To this day, Volk appreciates the gesture.

"Joe wasn’t trying to rub it in or anything. He was just being nice," Volk said. "It was a pretty bouquet of flowers."

But nothing like the Super Bowl ring that Volk earned two years later.

"That’s the biggest award you can get, a trophy that you wear all the time," he said. "Ask any NFL player if he’d rather have $80,000 cash or a Super Bowl ring. The ring always wins."

2008 photo by Karen Jackson/Special to The Baltimore Sun

Comments

Rick Volk and Jerry Logan formed one of the most under-rated safety tandems in NFL history. Always nice to hear about all the Baltimore sports legends.

Rick is a class act on and off the field....Raven players take note!
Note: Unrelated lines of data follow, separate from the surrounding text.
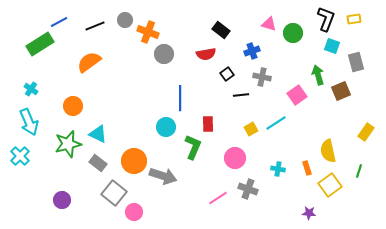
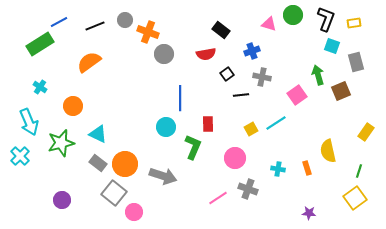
yellow rectangle at (354, 19): moved 4 px down
green circle at (293, 33): moved 18 px up
cyan cross at (31, 89): moved 9 px right, 2 px up
green star at (68, 144): moved 7 px left, 1 px up
orange circle at (134, 161): moved 9 px left, 3 px down
yellow square at (330, 185): moved 25 px right, 13 px down
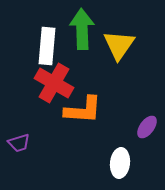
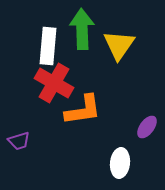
white rectangle: moved 1 px right
orange L-shape: rotated 12 degrees counterclockwise
purple trapezoid: moved 2 px up
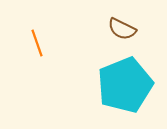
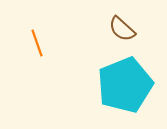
brown semicircle: rotated 16 degrees clockwise
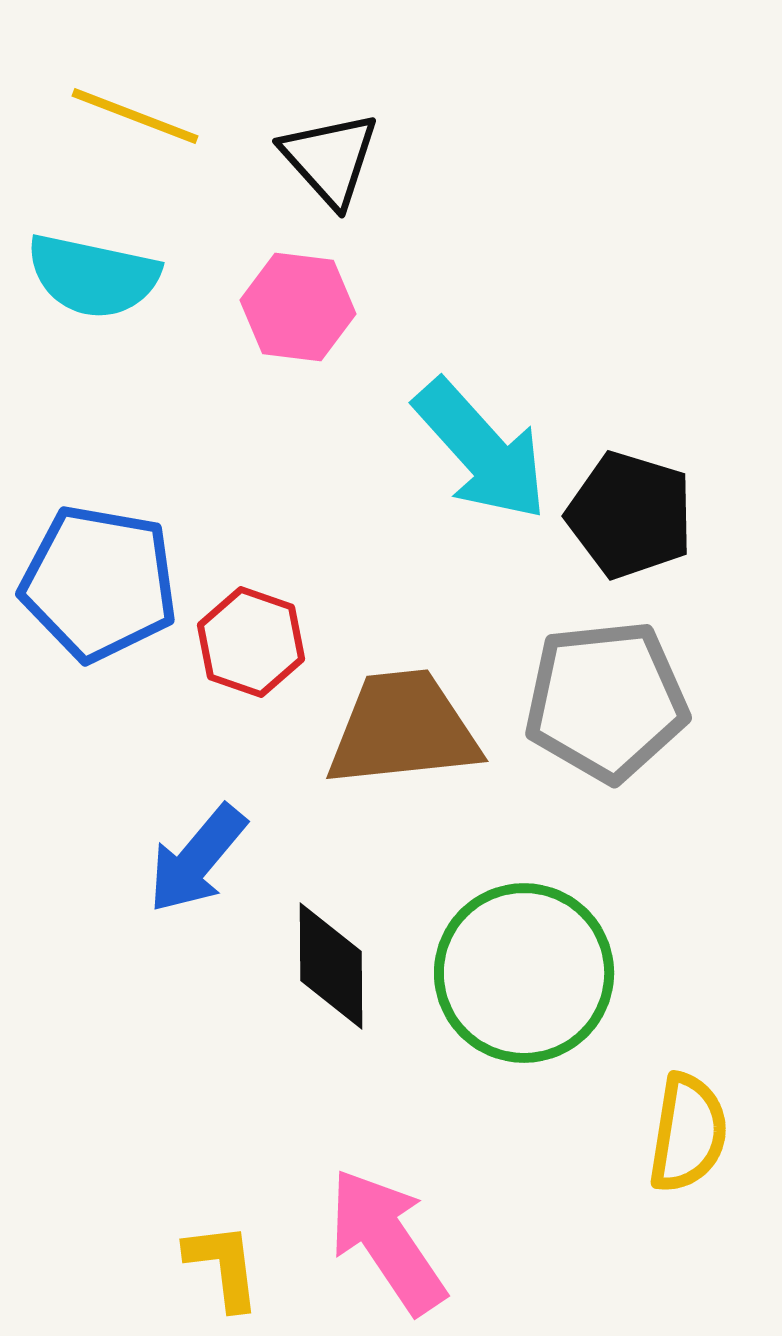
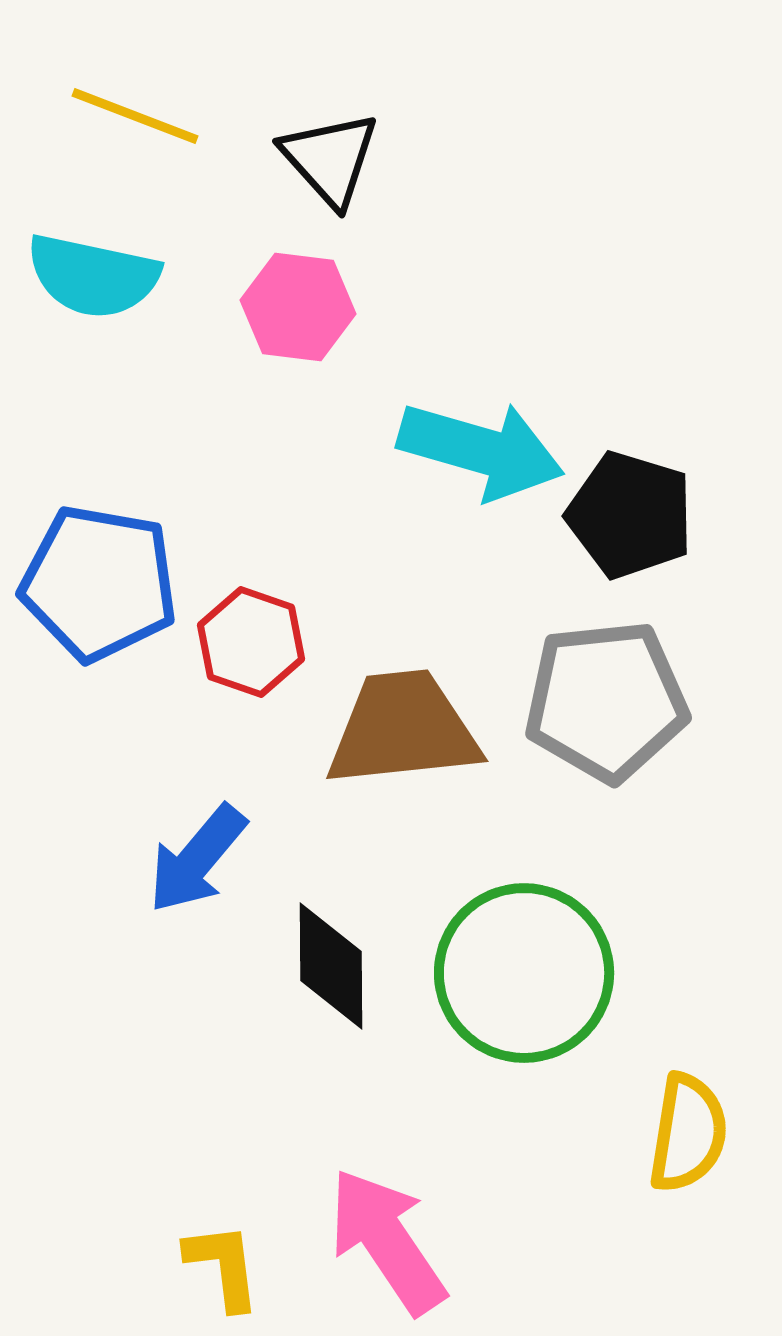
cyan arrow: rotated 32 degrees counterclockwise
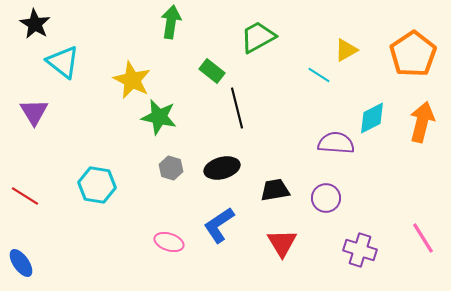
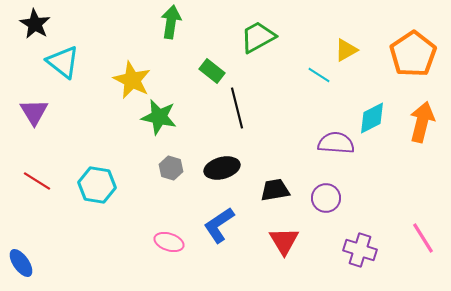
red line: moved 12 px right, 15 px up
red triangle: moved 2 px right, 2 px up
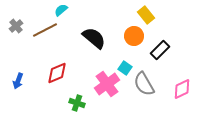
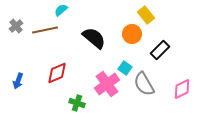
brown line: rotated 15 degrees clockwise
orange circle: moved 2 px left, 2 px up
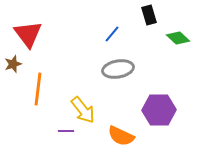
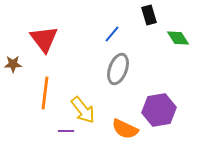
red triangle: moved 16 px right, 5 px down
green diamond: rotated 15 degrees clockwise
brown star: rotated 18 degrees clockwise
gray ellipse: rotated 60 degrees counterclockwise
orange line: moved 7 px right, 4 px down
purple hexagon: rotated 8 degrees counterclockwise
orange semicircle: moved 4 px right, 7 px up
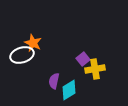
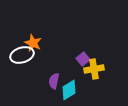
yellow cross: moved 1 px left
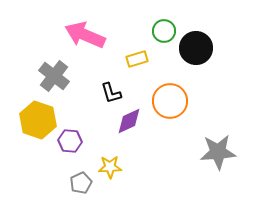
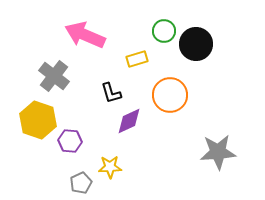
black circle: moved 4 px up
orange circle: moved 6 px up
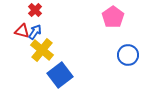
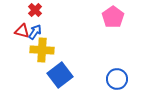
yellow cross: rotated 35 degrees counterclockwise
blue circle: moved 11 px left, 24 px down
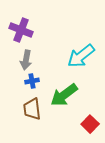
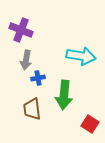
cyan arrow: rotated 132 degrees counterclockwise
blue cross: moved 6 px right, 3 px up
green arrow: rotated 48 degrees counterclockwise
red square: rotated 12 degrees counterclockwise
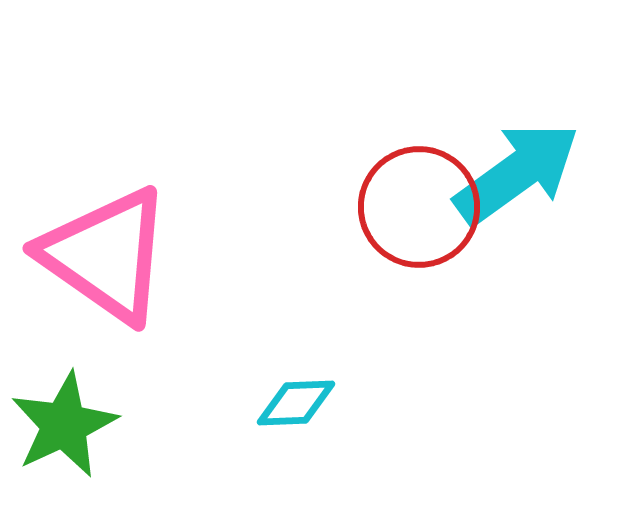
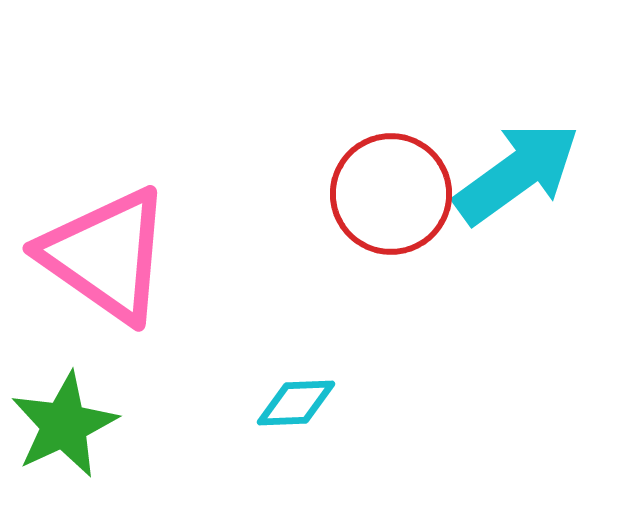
red circle: moved 28 px left, 13 px up
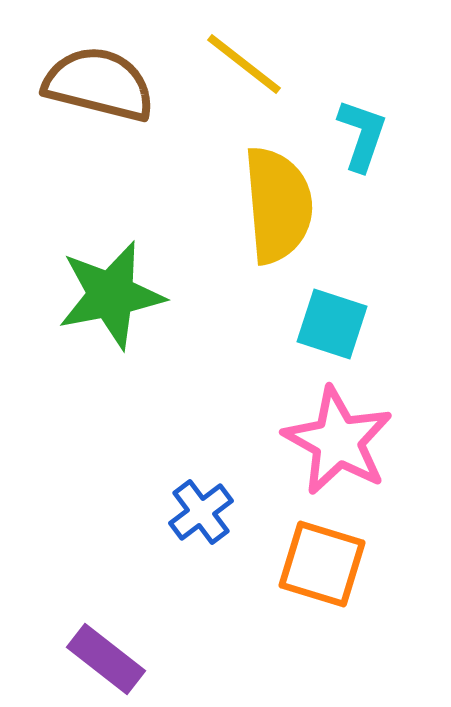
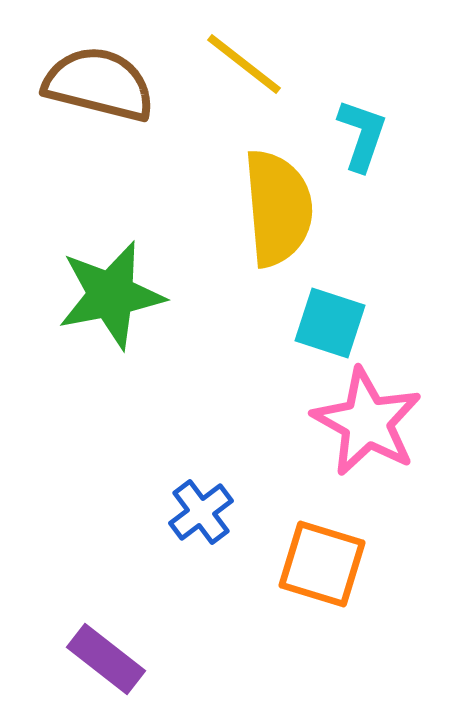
yellow semicircle: moved 3 px down
cyan square: moved 2 px left, 1 px up
pink star: moved 29 px right, 19 px up
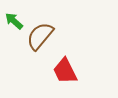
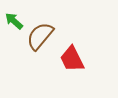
red trapezoid: moved 7 px right, 12 px up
I grew up with Rick's son Eric and we played lacrosse and football together. Rick was a role model to his kids and the community. He was never boastful and always grounded. Sadly they don't make them like that anymore in the NFL.

His wife, Charlene, has a lot of class.

Wow ! It is great to read about these former Baltimore Colts back when egos, money and self promotion was not prevalent like it is in the NFL today. These guys truly played for love of the game and it's fans. I was only a young boy in the late 60's and early 70's, but the Colts were big time in Baltimore and in my life. And so many former Colts like Rick Volk still live in the area. Rick was and is a classy Colt and former Colt. Keep them coming Mr. Klingaman.

Rick Volk a real "football" player. A true member of the great Baltimore Colts fraternity who has remained proud local citizen. There is no higher praise.

I am fortunate to call Rick Volk a friend. From a guy that I envied him as a player and the way he played & appraoched the game. Rick is truly one of a kind and a gentleman. The times I've spent with him and his wife Charlene or just with the guys (other Fmr players). He's always has included me and made me feel, I was one of the Boys.
I'm very fortuniate to be able to call Rick.....FRIEND"

The few times I've been in the presence of Rick at various charity Golf tournaments, he has always been first class all the way. Old school...you bet!
Today's players should take a page out of Rick's book on combining class with professionalism. Not to mention , he was one heck of a player.
Johnny Holliday

Rick Volk was a great safety for the Colts; thing i remember most about Super Bowl III though, was that Namath going after Lenny Lyles, to G. Sauer most of that game.

When I was a kid the Colts were my favorite team and Rick Volk was my favorite player. When he was traded (along with other players by Joe Thomas it broke my heart. Then the Colts left Baltimore and it broke my heart again. I'm glad Baltimore has another team but it's not the same. Thanks for the greta memories Rick.